Sultan bin Saeed al-Mansouri, speaking at an international investment conference in Dubai, did not specify the sectors or say when the law might be passed. The process of drafting and enacting major laws in the UAE often takes years.
But the initiative may mark a more aggressive push by the Arab world’s second biggesteconomy to attract investment. At present, foreigners generally cannot own more than 49 percent of any UAE firm unless it is incorporated in a special “free zone”.
A new companies law, anticipated to take effect within months, was originally expected to relax this restriction, but that reform was dropped because of strong opposition from some Emiratis who feared they could lose out to foreigners.
Mansouri said on Monday, however, that the UAE was determined to diversify its economybeyond oil and saw foreign investment as a key way to do this.
“Economies face pressures from changes in the international environment, including the drop of the oil price,” he said.
While Mansouri did not say how the new foreign investment law would work, it may require fully foreign-owned firms to transfer technology in sectors that are strategically important for the UAE. Officials have previously said they are keen to attract technology for industries such as aerospace.
New foreign direct investment (FDI) in the UAE rose 25 percent to $13 billion in 2014, Mansouri said, adding that the government aimed to raise FDI to 5 percent of gross domestic product in coming years. GDP was 1.540 trillion dirhams ($420 billion) last year, he said.

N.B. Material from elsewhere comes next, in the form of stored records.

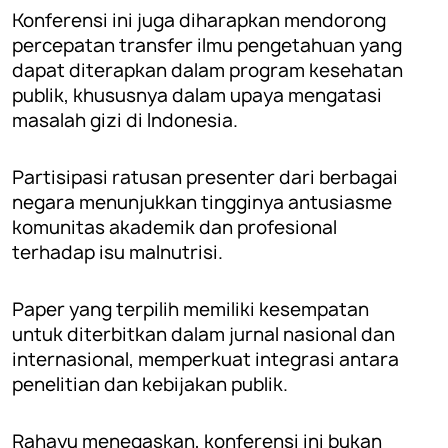
Konferensi ini juga diharapkan mendorong
percepatan transfer ilmu pengetahuan yang
dapat diterapkan dalam program kesehatan
publik, khususnya dalam upaya mengatasi
masalah gizi di Indonesia.
Partisipasi ratusan presenter dari berbagai
negara menunjukkan tingginya antusiasme
komunitas akademik dan profesional
terhadap isu malnutrisi.
Paper yang terpilih memiliki kesempatan
untuk diterbitkan dalam jurnal nasional dan
internasional, memperkuat integrasi antara
penelitian dan kebijakan publik.
Rahayu menegaskan, konferensi ini bukan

Who would want citizenship anyway? I’d rather put pins in my eye then be identified as a human trafficking slaver!
Qatar needs to grow up. It stays secure in its bubble. No qatari cares for any of the expats. Why should I bother for them. Tourism here.. Probably rwanda has now tourism
A number of my Qatari girlfriends care for me, so that statement is not true.
I don’t recognise this place. Anyone know where it is?
http://www.telegraph.co.uk/promotions/11468179/middle-east-travel-event.html?WT.mc_id=tmgspk_td_605971_11468179&utm_source=tmgspk&utm_medium=td&utm_content=605971&utm_campaign=tmgspk_td_605971_11468179
Exactly which part in this country is meant for tourists?? Villagio?? they should start building Amusement parks, Zoos and Aquariums etc.